Different water relations between flowering and leaf periods: a case study in flower-before-leaf-emergence Magnolia species

Hui Liu A B , Qiu-Yuan Xu A C , Marjorie R. Lundgren D and Qing Ye A B E
+ Author Affiliations
- Author Affiliations

A Key Laboratory of Vegetation Restoration and Management of Degraded Ecosystems, South China Botanical Garden, Chinese Academy of Sciences, Xingke Road 723, Tianhe District, Guangzhou 510650, China.

B Guangdong Provincial Key Laboratory of Applied Botany, South China Botanical Garden, Chinese Academy of Sciences, Guangzhou 510650, China.

C University of Chinese Academy of Sciences, Yuquan Road 19A, Beijing 100049, China.

D Department of Animal and Plant Sciences, University of Sheffield, Sheffield S10 2TN, UK.

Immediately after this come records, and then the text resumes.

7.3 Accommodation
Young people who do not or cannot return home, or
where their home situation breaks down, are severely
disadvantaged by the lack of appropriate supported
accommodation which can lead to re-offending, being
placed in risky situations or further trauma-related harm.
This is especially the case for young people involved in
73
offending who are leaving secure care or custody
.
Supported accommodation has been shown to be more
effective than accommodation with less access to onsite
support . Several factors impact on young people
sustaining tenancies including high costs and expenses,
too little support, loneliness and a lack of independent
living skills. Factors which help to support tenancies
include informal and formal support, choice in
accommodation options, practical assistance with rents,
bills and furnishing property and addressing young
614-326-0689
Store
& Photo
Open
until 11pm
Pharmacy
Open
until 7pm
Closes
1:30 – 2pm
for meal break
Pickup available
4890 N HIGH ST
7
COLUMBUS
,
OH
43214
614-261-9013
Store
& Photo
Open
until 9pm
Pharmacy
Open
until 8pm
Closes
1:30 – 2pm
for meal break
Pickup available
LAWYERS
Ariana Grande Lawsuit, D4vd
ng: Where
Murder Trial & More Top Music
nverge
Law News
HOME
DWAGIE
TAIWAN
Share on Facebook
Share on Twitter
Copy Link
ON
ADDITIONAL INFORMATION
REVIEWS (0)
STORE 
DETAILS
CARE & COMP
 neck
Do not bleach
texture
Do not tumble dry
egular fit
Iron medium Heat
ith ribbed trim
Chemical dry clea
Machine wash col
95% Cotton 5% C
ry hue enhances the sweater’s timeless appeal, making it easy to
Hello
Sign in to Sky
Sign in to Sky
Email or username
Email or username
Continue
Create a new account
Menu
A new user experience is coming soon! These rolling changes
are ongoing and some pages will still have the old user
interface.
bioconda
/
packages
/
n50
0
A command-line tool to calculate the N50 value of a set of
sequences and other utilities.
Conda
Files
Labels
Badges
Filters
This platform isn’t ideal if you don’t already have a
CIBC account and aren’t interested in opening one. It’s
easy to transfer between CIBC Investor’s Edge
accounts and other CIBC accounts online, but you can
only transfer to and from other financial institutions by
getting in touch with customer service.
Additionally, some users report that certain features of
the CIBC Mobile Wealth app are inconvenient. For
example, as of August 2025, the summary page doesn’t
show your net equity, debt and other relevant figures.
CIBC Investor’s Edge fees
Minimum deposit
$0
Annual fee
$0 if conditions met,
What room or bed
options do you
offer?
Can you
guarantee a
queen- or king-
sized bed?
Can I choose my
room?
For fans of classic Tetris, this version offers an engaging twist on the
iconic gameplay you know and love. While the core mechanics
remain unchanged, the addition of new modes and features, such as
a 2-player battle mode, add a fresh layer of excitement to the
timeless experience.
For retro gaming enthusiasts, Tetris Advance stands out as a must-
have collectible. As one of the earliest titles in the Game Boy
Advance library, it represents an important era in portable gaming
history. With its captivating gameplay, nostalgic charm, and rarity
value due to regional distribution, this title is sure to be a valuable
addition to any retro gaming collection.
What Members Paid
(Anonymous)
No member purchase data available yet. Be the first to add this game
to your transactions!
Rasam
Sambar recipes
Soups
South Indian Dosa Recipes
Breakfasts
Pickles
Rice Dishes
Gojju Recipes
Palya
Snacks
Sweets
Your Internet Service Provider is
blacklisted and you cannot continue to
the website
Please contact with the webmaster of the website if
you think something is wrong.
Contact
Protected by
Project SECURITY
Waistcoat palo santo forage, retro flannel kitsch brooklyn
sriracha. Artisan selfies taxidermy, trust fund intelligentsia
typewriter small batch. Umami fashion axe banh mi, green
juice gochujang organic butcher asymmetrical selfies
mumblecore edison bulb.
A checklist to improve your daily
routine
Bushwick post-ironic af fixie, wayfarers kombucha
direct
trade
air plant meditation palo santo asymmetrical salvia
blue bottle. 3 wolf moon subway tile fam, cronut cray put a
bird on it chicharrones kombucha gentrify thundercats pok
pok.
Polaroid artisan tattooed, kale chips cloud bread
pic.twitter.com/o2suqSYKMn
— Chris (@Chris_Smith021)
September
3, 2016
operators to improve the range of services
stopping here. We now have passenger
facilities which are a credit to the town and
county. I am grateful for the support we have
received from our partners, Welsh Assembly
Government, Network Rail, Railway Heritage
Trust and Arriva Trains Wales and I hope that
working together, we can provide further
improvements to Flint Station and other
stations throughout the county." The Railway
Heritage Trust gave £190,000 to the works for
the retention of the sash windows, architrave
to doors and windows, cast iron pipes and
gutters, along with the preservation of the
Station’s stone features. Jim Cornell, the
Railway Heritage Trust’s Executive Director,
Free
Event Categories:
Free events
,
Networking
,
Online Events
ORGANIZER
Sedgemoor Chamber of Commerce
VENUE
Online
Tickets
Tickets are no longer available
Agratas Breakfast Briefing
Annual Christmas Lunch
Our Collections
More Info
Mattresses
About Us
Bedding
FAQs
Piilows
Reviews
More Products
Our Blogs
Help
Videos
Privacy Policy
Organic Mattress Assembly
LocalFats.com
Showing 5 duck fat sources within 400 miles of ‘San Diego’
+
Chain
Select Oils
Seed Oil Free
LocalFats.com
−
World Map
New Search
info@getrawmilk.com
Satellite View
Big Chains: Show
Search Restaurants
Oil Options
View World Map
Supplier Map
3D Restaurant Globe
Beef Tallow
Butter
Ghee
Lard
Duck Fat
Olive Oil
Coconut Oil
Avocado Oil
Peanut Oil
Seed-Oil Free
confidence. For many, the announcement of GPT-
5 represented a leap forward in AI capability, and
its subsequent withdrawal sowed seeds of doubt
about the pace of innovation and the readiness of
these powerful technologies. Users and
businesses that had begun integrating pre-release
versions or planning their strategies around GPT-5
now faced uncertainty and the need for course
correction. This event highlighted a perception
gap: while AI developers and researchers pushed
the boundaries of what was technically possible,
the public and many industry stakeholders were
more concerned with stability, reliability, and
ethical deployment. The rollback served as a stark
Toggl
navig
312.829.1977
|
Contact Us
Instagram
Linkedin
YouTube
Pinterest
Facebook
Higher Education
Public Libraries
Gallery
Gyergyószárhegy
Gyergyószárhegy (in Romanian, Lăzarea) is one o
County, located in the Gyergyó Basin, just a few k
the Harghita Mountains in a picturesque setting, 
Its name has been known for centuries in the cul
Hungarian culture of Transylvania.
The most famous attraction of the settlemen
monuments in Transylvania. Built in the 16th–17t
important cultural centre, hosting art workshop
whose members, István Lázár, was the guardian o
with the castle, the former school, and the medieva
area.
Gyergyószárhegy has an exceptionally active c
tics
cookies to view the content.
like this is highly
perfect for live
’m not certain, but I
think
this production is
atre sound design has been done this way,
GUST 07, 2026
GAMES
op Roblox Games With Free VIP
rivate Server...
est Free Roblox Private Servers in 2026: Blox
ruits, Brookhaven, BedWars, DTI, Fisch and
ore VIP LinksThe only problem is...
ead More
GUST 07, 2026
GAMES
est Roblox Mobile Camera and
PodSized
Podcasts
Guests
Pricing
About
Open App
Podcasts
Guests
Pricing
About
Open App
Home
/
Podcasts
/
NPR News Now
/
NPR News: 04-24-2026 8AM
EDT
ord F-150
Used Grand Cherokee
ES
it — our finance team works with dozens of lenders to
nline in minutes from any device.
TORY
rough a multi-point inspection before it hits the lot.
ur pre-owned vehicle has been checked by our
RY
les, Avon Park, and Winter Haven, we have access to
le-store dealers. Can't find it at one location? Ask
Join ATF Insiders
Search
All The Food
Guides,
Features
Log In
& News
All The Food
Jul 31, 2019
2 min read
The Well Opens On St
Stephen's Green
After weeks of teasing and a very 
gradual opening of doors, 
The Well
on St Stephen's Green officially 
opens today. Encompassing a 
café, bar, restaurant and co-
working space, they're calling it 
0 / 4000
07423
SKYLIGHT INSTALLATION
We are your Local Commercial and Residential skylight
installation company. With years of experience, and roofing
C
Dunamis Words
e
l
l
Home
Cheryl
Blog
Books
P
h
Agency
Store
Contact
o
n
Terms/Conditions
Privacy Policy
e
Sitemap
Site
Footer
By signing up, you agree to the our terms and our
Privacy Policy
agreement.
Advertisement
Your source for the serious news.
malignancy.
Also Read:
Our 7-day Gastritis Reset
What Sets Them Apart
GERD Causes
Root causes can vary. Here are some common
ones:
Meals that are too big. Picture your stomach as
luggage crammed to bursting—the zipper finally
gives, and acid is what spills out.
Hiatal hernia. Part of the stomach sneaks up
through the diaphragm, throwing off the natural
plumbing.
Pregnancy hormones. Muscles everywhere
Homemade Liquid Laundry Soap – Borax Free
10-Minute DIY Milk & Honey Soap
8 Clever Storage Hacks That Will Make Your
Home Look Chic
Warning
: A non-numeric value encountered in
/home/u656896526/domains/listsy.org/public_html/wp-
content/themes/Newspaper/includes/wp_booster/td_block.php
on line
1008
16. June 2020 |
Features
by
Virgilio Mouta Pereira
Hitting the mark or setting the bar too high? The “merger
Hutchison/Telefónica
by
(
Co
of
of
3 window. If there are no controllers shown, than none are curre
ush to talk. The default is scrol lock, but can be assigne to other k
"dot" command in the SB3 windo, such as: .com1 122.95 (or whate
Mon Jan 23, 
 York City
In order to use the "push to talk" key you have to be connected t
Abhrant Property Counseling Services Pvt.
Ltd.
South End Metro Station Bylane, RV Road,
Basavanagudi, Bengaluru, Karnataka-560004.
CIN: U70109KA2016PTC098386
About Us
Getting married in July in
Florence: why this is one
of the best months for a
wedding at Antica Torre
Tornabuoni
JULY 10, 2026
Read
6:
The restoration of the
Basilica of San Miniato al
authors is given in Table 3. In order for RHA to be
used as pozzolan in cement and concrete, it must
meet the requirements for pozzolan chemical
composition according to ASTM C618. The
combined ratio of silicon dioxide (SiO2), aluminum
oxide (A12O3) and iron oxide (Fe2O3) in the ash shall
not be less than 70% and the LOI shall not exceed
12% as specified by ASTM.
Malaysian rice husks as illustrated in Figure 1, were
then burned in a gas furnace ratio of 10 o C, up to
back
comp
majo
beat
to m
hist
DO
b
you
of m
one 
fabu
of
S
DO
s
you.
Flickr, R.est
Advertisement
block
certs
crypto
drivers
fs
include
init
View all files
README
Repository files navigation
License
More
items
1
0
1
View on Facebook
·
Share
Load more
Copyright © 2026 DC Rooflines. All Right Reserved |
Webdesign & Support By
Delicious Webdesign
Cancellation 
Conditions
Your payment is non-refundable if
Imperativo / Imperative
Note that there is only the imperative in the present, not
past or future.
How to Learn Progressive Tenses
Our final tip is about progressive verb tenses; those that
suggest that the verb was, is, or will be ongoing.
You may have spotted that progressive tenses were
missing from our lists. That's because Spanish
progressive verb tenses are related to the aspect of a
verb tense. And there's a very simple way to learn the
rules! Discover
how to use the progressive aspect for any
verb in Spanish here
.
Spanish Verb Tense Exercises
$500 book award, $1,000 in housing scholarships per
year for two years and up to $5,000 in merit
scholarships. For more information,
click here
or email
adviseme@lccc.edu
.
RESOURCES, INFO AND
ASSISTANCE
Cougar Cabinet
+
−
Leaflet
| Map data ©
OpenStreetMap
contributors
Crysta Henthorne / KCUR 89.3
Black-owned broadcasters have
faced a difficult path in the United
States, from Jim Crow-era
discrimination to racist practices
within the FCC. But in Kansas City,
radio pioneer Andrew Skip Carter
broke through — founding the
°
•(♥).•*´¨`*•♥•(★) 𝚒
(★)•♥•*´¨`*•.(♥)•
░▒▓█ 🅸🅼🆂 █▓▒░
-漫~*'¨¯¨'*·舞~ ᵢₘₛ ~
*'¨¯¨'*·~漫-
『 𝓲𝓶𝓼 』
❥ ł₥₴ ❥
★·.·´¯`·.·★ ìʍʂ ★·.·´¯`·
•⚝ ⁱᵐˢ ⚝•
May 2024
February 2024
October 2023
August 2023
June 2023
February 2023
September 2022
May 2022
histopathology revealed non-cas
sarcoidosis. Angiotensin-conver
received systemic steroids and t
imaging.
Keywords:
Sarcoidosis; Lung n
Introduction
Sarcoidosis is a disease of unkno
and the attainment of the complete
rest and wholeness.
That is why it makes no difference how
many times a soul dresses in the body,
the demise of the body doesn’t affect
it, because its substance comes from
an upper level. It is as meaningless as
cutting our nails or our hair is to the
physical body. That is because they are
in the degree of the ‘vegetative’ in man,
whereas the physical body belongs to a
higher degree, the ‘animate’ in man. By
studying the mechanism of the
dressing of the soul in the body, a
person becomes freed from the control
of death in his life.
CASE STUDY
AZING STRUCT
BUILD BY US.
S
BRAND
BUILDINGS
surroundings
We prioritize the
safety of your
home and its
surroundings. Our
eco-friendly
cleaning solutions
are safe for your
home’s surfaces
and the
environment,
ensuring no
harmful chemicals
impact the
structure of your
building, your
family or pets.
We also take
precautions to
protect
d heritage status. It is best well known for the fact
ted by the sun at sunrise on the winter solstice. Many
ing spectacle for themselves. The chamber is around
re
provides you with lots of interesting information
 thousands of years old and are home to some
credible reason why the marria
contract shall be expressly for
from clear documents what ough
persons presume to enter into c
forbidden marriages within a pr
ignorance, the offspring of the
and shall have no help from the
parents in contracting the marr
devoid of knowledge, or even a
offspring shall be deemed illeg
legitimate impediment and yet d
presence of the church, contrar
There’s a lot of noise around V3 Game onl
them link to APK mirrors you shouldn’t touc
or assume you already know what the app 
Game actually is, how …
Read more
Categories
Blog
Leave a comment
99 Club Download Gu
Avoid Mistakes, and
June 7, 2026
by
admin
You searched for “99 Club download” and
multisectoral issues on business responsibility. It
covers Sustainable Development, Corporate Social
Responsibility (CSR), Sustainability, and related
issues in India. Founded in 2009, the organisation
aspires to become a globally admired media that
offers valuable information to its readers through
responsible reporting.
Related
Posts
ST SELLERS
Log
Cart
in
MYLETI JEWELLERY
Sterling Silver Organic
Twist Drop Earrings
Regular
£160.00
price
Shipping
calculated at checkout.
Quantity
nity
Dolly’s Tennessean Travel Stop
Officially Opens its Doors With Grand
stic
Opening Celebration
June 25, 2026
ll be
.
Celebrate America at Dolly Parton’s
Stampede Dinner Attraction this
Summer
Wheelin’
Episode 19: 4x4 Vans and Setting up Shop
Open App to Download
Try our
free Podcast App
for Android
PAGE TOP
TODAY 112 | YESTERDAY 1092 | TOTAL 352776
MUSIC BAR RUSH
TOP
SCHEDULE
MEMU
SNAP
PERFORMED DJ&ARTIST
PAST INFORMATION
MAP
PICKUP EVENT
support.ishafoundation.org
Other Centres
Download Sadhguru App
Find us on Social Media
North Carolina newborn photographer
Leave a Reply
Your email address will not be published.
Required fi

E Corresponding author. Email: qye@scbg.ac.cn

Functional Plant Biology - https://doi.org/10.1071/FP16429
Submitted: 8 December 2016  Accepted: 11 July 2017   Published online: 11 August 2017

Abstract

The differing water relations between flowers and leaves on a plant reflect the lack of co-ordination between reproductive and vegetative organs during the evolution of angiosperm species. The amount of water that flowers consume has been reported to vary across species, and compared with studies of leaves, accurate measurements of flower water relations at the branch level are lacking. Further, the mechanisms by which flowers regulate their hydraulic function and structure to maintain water balance remain unclear. To explore the ecophysiological basis underpinning the differences between flowers and leaves, we measured hydraulic and morphological traits and monitored sap flow in flowers and leaves from the same branches of two Magnoliaceae species that flower before leaf emergence (Magnolia denudata Desr. and Magnolia soulangeana Soul.-Bod.). Sap flux density (JS) of flowers was 22% and 55% of that predicted for leaves in M. denudata and M. soulangeana respectively. JS of flowers commenced before predawn and ceased early in the afternoon, reflecting their night-time flowering pattern and a dramatic decrease of JS with increasing vapour pressure deficit (D) under the high light of midday. Relative to leaves, tepals were thicker and more hydrated, and had bigger but scarcer stomata, leading to lower stomatal conductance (gs) and transpiration rate (E), less negative water potential (Ψtepal) and lower hydraulic conductance. This study revealed different hydraulic patterns in the flowers and leaves of the two Magnolia species. Although flowers consumed less than half the water that leaves did, they used different strategies to maintain sufficiently high Ψ to sustain hydraulic safety. Magnolia flowers retained more hydrated tepals by exhibiting less water loss than leaves via lower hydraulic conductance. In contrast, Magnolia leaves maintained high transpiration rates through efficient stomatal responses to environmental changes compared with flowers.

Additional keywords: floral hydraulics, flowering stage, gas exchange, leaf hydraulic conductance, Magnoliaceae, sap flow, stomata, water potential, xylem hydraulic conductivity.